> **Material for this task**
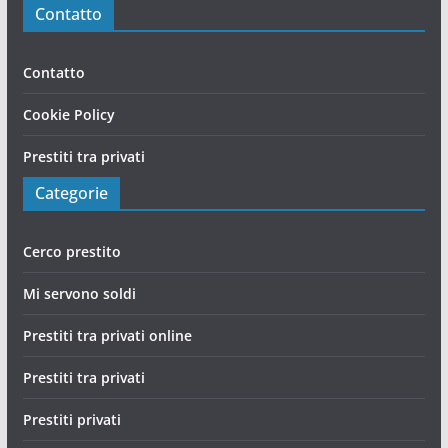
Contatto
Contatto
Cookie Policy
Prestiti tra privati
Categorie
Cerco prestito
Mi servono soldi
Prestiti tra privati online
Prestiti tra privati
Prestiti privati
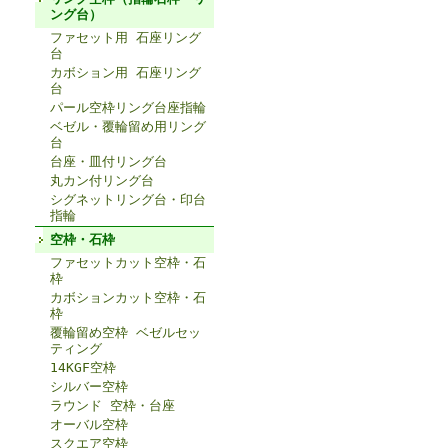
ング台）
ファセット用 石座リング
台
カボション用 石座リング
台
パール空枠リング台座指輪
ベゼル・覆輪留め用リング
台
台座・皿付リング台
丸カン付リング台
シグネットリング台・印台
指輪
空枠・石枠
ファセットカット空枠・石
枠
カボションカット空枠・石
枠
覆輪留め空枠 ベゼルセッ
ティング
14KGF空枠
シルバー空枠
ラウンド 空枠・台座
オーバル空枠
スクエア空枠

> **Problem to solve**
From the listing above, collect every line that mentions the word "privati".

> **Task solution**
Prestiti tra privati
Prestiti tra privati online
Prestiti tra privati
Prestiti privati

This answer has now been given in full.